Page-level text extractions
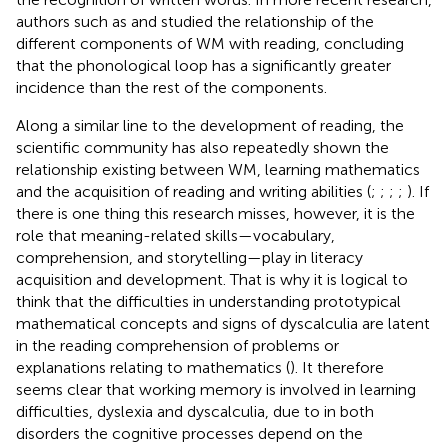
authors such as
and
studied the relationship of the
different components of WM with reading, concluding
that the phonological loop has a significantly greater
incidence than the rest of the components.
Along a similar line to the development of reading, the
scientific community has also repeatedly shown the
relationship existing between WM, learning mathematics
and the acquisition of reading and writing abilities (
;
;
;
;
). If
there is one thing this research misses, however, it is the
role that meaning-related skills—vocabulary,
comprehension, and storytelling—play in literacy
acquisition and development. That is why it is logical to
think that the difficulties in understanding prototypical
mathematical concepts and signs of dyscalculia are latent
in the reading comprehension of problems or
explanations relating to mathematics (
). It therefore
seems clear that working memory is involved in learning
difficulties, dyslexia and dyscalculia, due to in both
disorders the cognitive processes depend on the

» YOUR TASK
Pictures excluded, repeat the records exactly from their opening line through the line containing "incidence than the rest of the components.".

» EXERCISE ANSWER
authors such as
and
studied the relationship of the
different components of WM with reading, concluding
that the phonological loop has a significantly greater
incidence than the rest of the components.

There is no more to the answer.